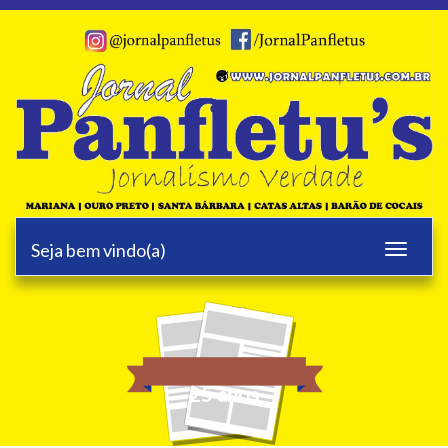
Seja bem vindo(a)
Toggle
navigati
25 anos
==
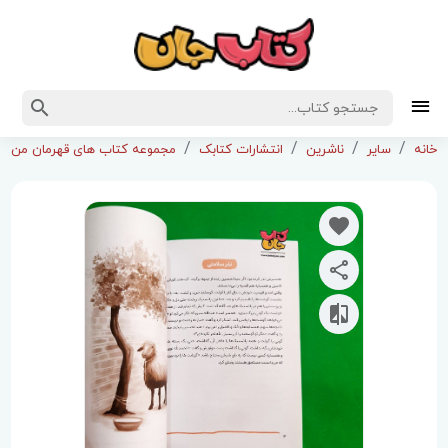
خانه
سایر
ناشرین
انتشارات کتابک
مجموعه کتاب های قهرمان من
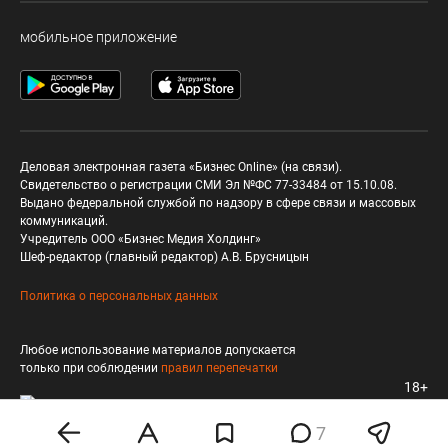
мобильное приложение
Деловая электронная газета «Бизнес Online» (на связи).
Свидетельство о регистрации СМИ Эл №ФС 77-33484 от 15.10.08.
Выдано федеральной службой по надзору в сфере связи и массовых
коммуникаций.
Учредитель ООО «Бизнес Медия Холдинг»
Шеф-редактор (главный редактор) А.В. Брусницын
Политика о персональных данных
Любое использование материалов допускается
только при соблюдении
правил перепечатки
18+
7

Aim of the exercise: Look through the entries for the string "Бизнес". Every line that has it belongs in the answer.

Response for this exercise:
Деловая электронная газета «Бизнес Online» (на связи).
Учредитель ООО «Бизнес Медия Холдинг»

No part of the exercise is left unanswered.